For Board Members Understanding the Adaptability Polarity: Finding the Space Between Drift and Stagnancy
"Life moves pretty fast. If you don't stop and look around once in a while, you could miss it." – Ferris Bueller
Schools have always been in the business of human change. Young people pass through the school doors for the first time, and by the time they leave at the end of their last school day, they are transformed in myriad ways – intellectually, socially, and physically.
The Paradox of Educational Transformation
Ironically, the same schools that have educated and helped to transform these students have often been monolithic themselves, passing along content from one generation to the next relatively unchanged year after year. At their best, however, they are far more than simply vessels that pass forward content generationally. Truly great schools are not monolithic but mission-centric. When built well, mission statements both preserve what should never change about the school AND challenge it to strive for progress. A great mission statement calls a school to aspiration. Like excellent students, schools are never really finished – they intentionally preserve their beginner's mind, the practice of Zen Buddhism that emphasizes the maintenance of an openness to new ideas. In short, great schools are great because they have never fully arrived.
The Beginner's Mind: What Boards Must Embrace
For a board member of a school to deploy the beginner's mind, adaptability is critical. And…becoming more so with each year. To be additive in the Board's critical generative work, individual members must be willing:
- To challenge their preconceptions.
- To listen to and seek to understand voices that express views that diverge from their own.

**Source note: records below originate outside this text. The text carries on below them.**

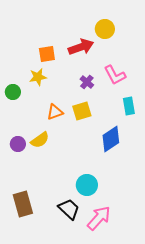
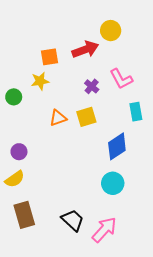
yellow semicircle: (40, 140) -> (15, 179), moved
cyan circle: (87, 185) -> (113, 183), moved

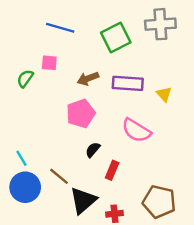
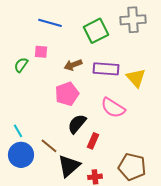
yellow triangle: (164, 94) -> (136, 78), size x1.5
black semicircle: (93, 150) -> (77, 124), size x1.5

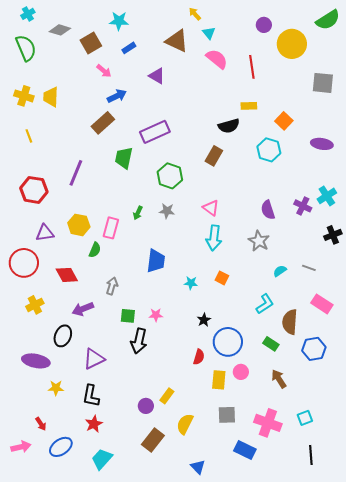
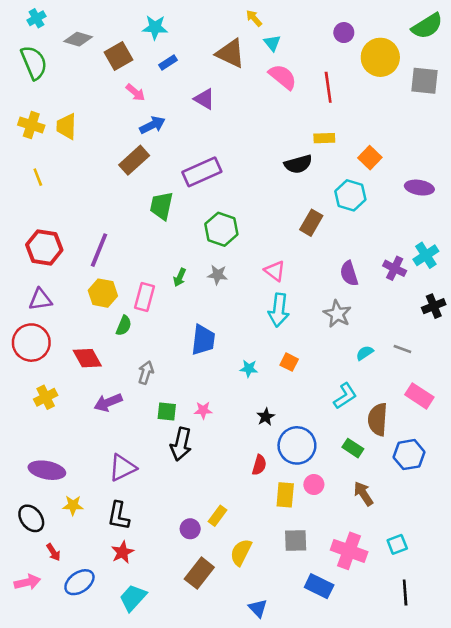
gray square: (323, 83) -> (425, 81), moved
brown rectangle: (214, 156) -> (311, 223), moved
purple line: (76, 173) -> (99, 250), moved
purple triangle: (45, 233) -> (40, 300), moved
black ellipse: (63, 336) -> (31, 518), moved, turned -60

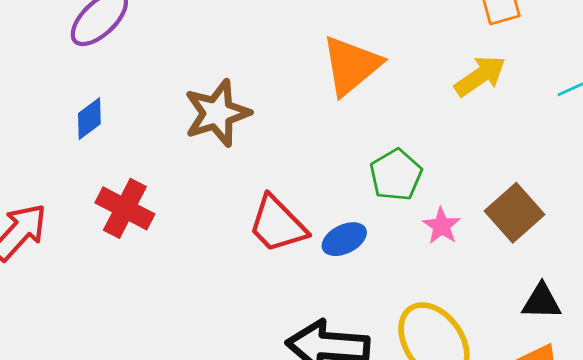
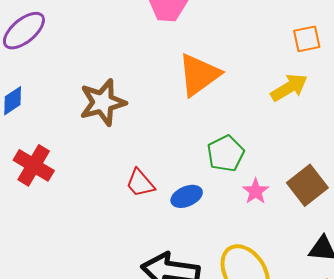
red trapezoid: (277, 224) -> (140, 183), size x0.7

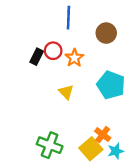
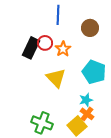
black rectangle: (37, 57) -> (31, 48), size x1.5
yellow triangle: (66, 92) -> (56, 78), size x1.5
cyan star: (116, 151) -> (86, 100), moved

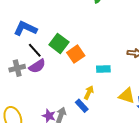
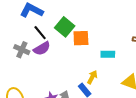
orange square: (76, 54) -> (81, 38), turned 30
gray cross: (17, 68) -> (22, 50), turned 35

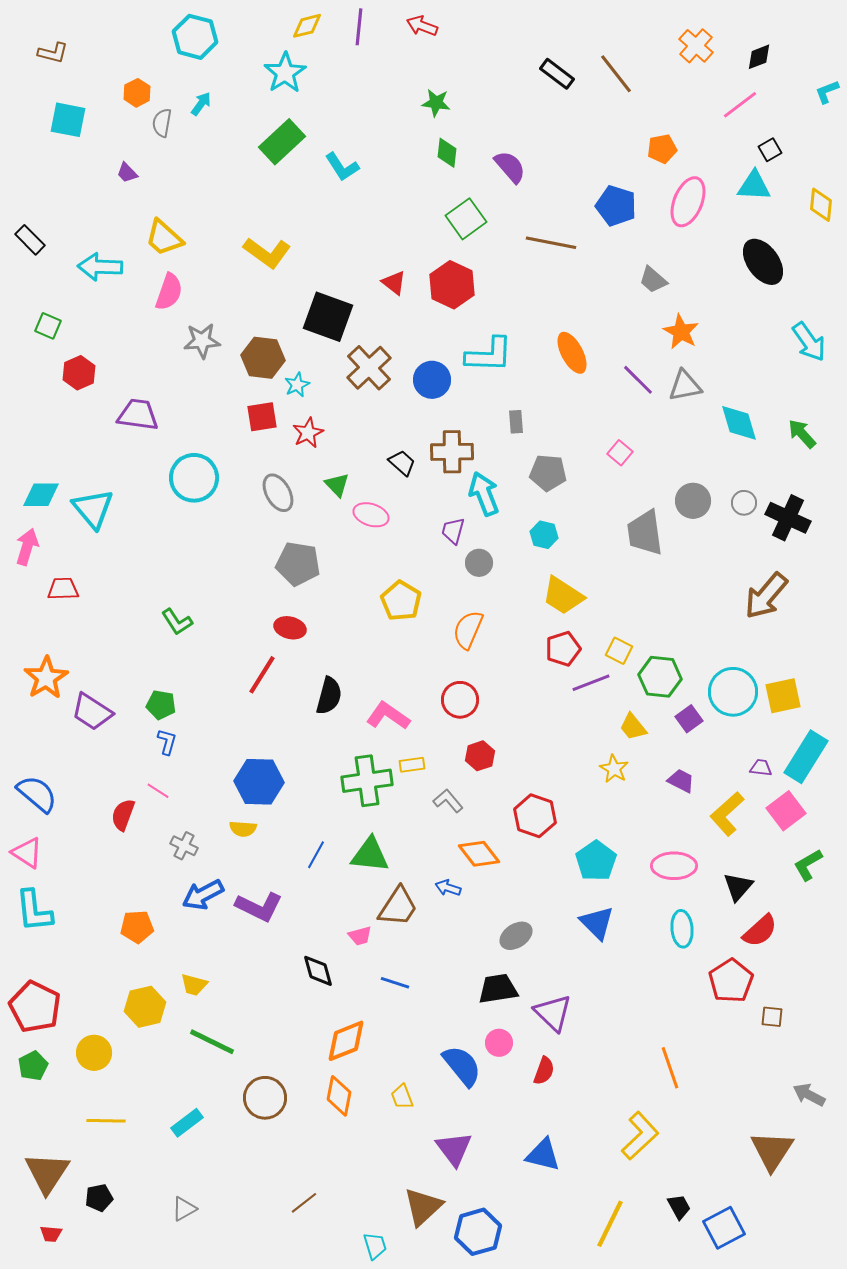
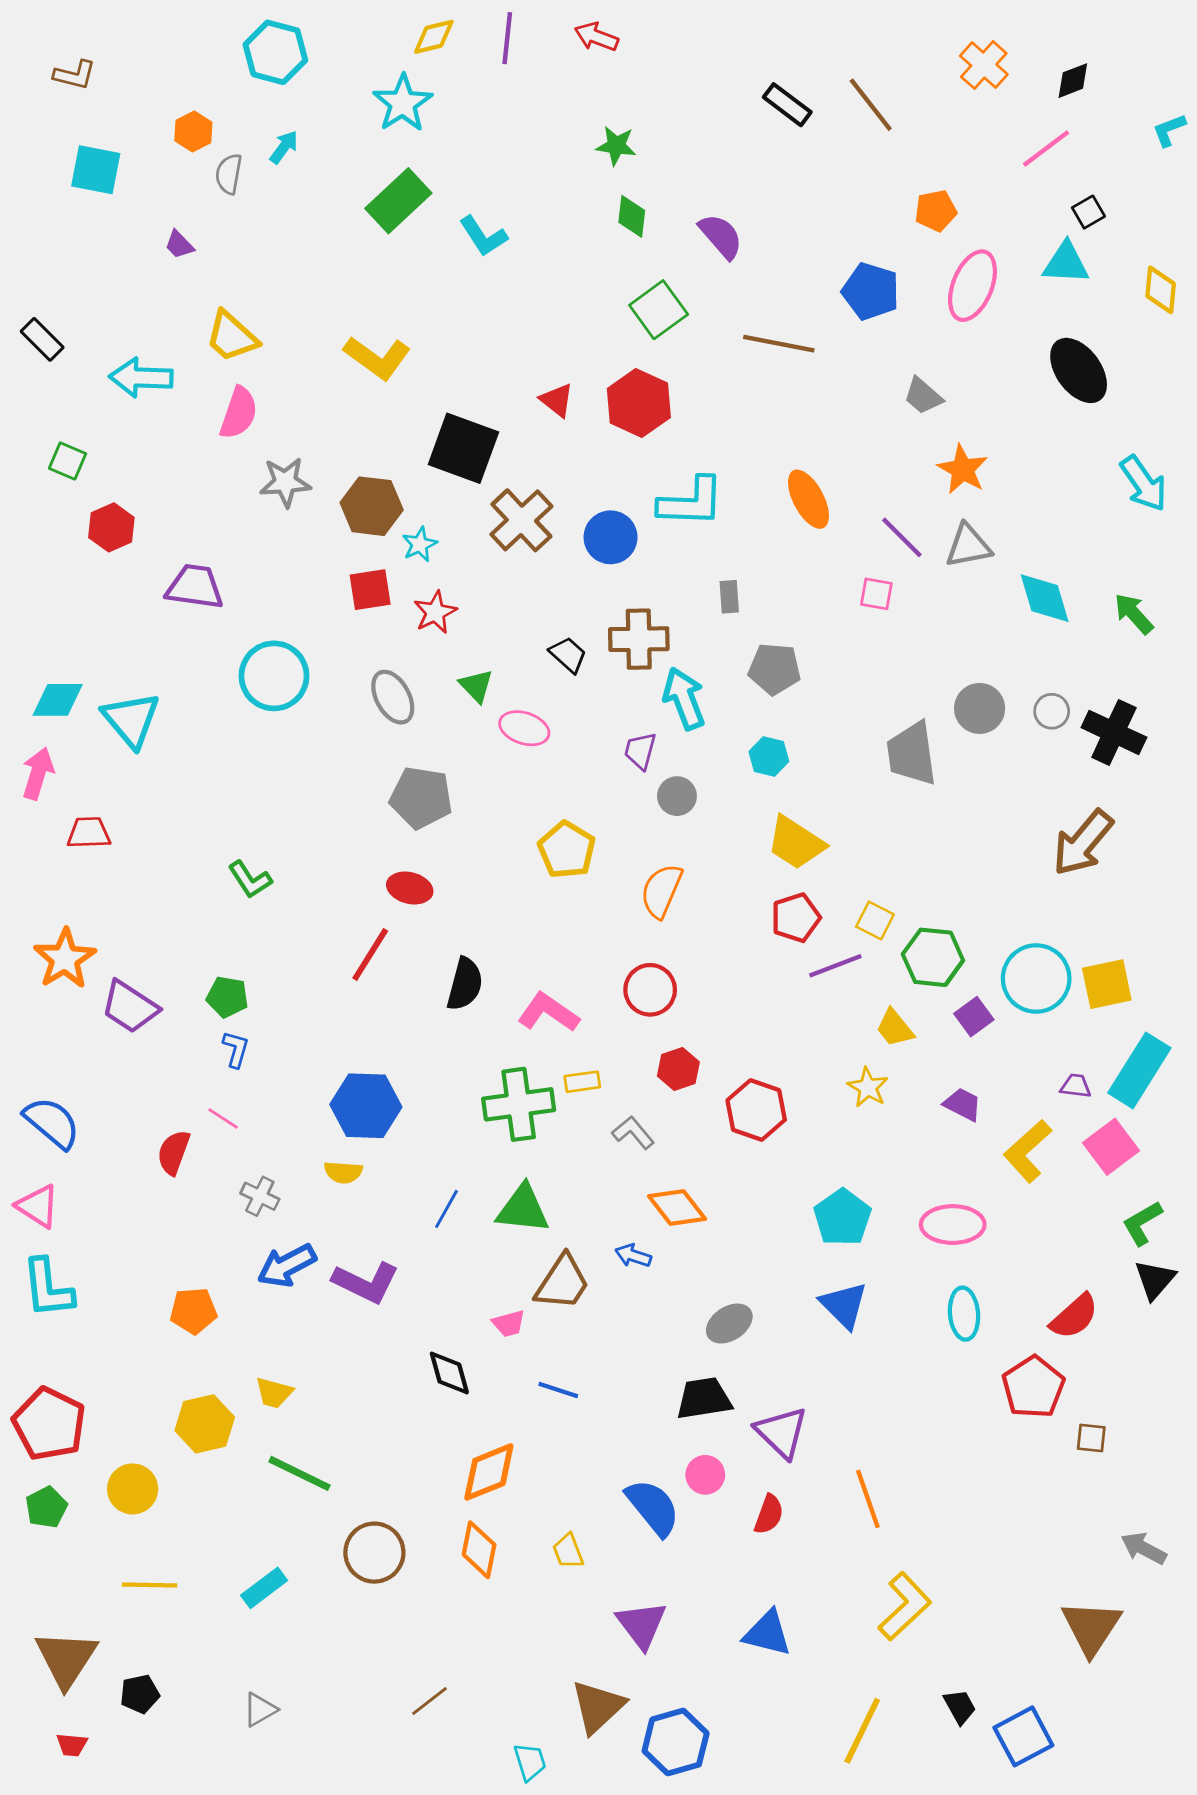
pink square: (620, 453) -> (876, 594), moved, turned -30
red hexagon: (535, 816) -> (756, 1110), moved
black triangle: (738, 887) -> (1155, 1280), moved
orange line: (670, 1068) -> (868, 1499), moved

- To embody the curiosity that defines the success of a great student.
These are more challenging demands than they may first appear. They are also non-negotiable if boards are to be able to navigate the remarkable challenges queued up down the hallway and knocking loudly at the boardroom door.

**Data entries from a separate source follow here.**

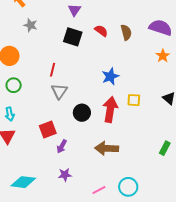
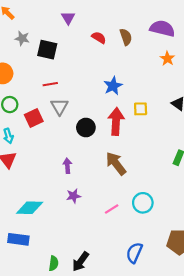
black square: (73, 37) -> (47, 50), moved
red line: (53, 70) -> (50, 84), turned 72
red square: (48, 130) -> (34, 118), moved
purple arrow: (62, 146) -> (67, 166), turned 152
brown arrow: (107, 148) -> (116, 164), turned 55

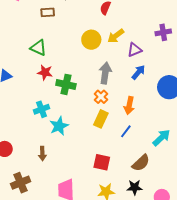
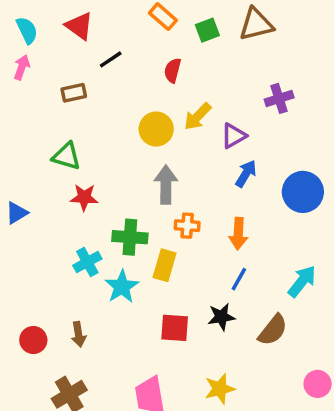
gray arrow: (105, 73) -> (166, 185), moved
green cross: (66, 84) -> (130, 237), moved
orange cross: (101, 97) -> (187, 226), turned -32
yellow rectangle: (101, 119) -> (165, 265), moved
brown arrow: (42, 154) -> (79, 334), moved
red square: (102, 162) -> (175, 328), moved
black star: (135, 187) -> (221, 317), moved

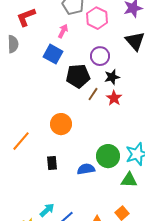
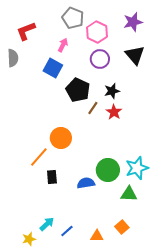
purple circle: (100, 56) -> (100, 59), moved
black pentagon: (78, 76) -> (78, 90), turned 30
orange line: (21, 141) -> (39, 157), moved

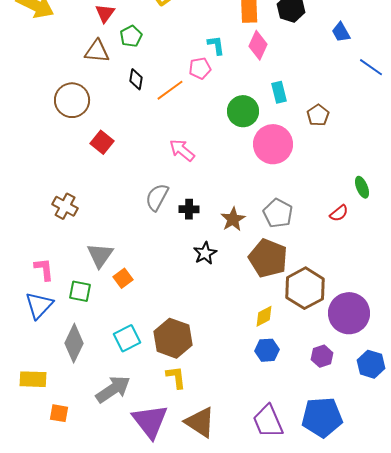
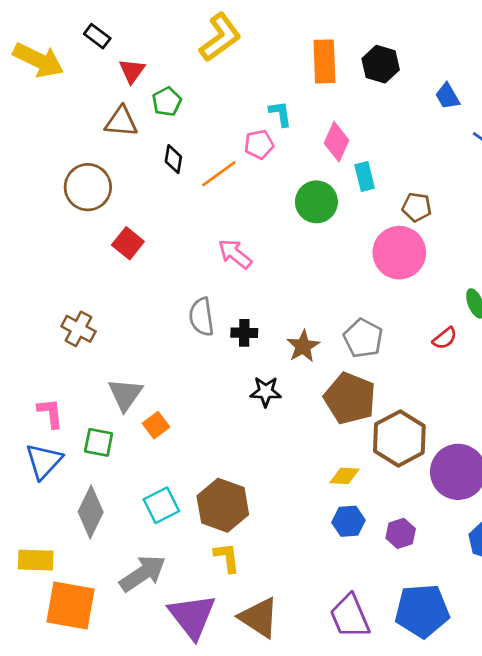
pink diamond: (258, 45) -> (336, 142), moved
brown pentagon: (318, 115) -> (417, 207), turned -30
pink circle: (273, 144) -> (399, 253), moved
gray semicircle: (157, 197) -> (201, 317), turned -36
black star: (205, 253) -> (266, 392), turned 30
yellow diamond: (264, 316) -> (345, 476), turned 30
purple hexagon: (322, 356) -> (401, 533), moved
orange square: (59, 413) -> (70, 606), size x2.0

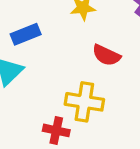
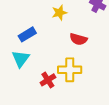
red cross: (56, 130) -> (48, 80), moved, turned -35

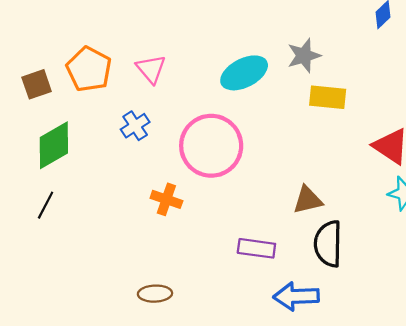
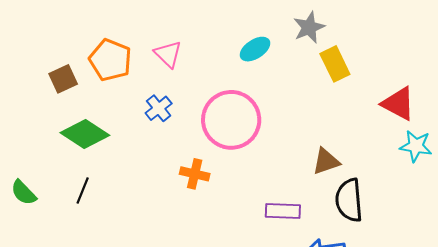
cyan ellipse: (244, 73) -> (255, 49), size x0.7
yellow rectangle: (328, 97) -> (335, 64), turned 64
green diamond: (54, 145) -> (85, 134), turned 69

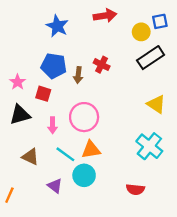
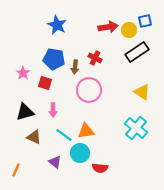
red arrow: (105, 16) -> (108, 27), moved
black triangle: (20, 115) -> (25, 112), moved
pink circle: (84, 117) -> (89, 90), moved
red semicircle: (135, 189) -> (100, 168), moved

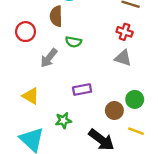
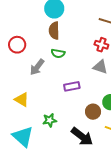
brown semicircle: (56, 16) -> (54, 31), moved
purple rectangle: (82, 90) -> (72, 86), moved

The Twin Dangers: Drift and Paralysis
The boards and board members' schools that need most are the ones that recognize the validity of Ferris Bueller's comment–life does "move fast" and we "have to stop and look around" or we "will miss it."
The high speed of change and distraction is dizzying and dangerous for schools, which are charged with being both strategic and human-centric. In the larger culture, we are simplifying complexity into heroes and villains, easy conclusions, and with-us-or-against-us thinking. As a result, boards and board members risk drifting from their most sacred work to support the mission and preserve and extend the financial health of the institution. At the same time and for the same reason, boards and board members risk paralysis at the very moment they may need to take definitive action.

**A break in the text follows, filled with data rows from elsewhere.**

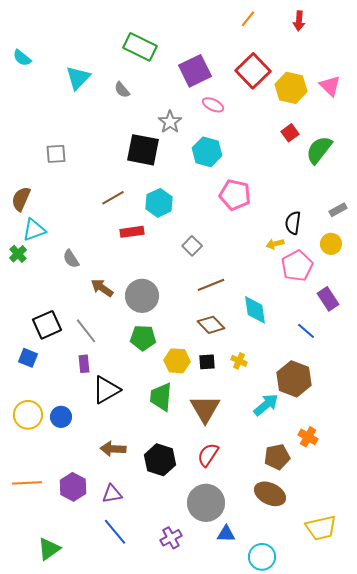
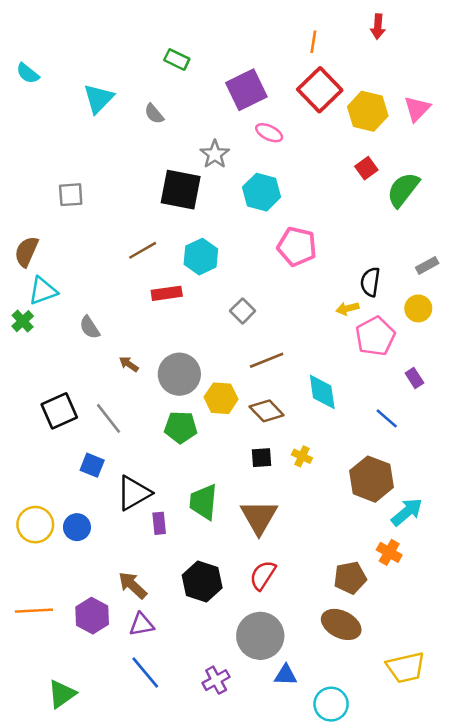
orange line: (248, 19) -> (313, 42), moved, turned -30
green rectangle: (140, 47) -> (177, 59), size x0.6
pink triangle: (330, 86) -> (417, 109), turned 30
brown arrow: (102, 288) -> (129, 364), size x0.7
purple rectangle: (328, 299) -> (414, 378), size x0.7
blue square: (28, 358) -> (92, 465), moved
yellow hexagon: (177, 361) -> (221, 398), moved
purple rectangle: (84, 364) -> (159, 523), moved
cyan arrow: (266, 405) -> (407, 512), moved
brown arrow: (113, 449) -> (133, 585), moved, turned 40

Holding the Tension: Mission Preservation Meets Necessary Adaptation
Effective boards and board members recognize that they must be adaptive; at the same time, they must be mission preservationists. This requires that they understand the nuance of the following statement: to move ever closer to the aspiration and ambition of the school's mission and values, they will have to examine the means by which they seek to achieve them. This will require both adaptation and an ability to know how to thread the space between a) drifting from the school's mission and b) becoming paralyzed by "life moving pretty fast" and failing to "stop and look around."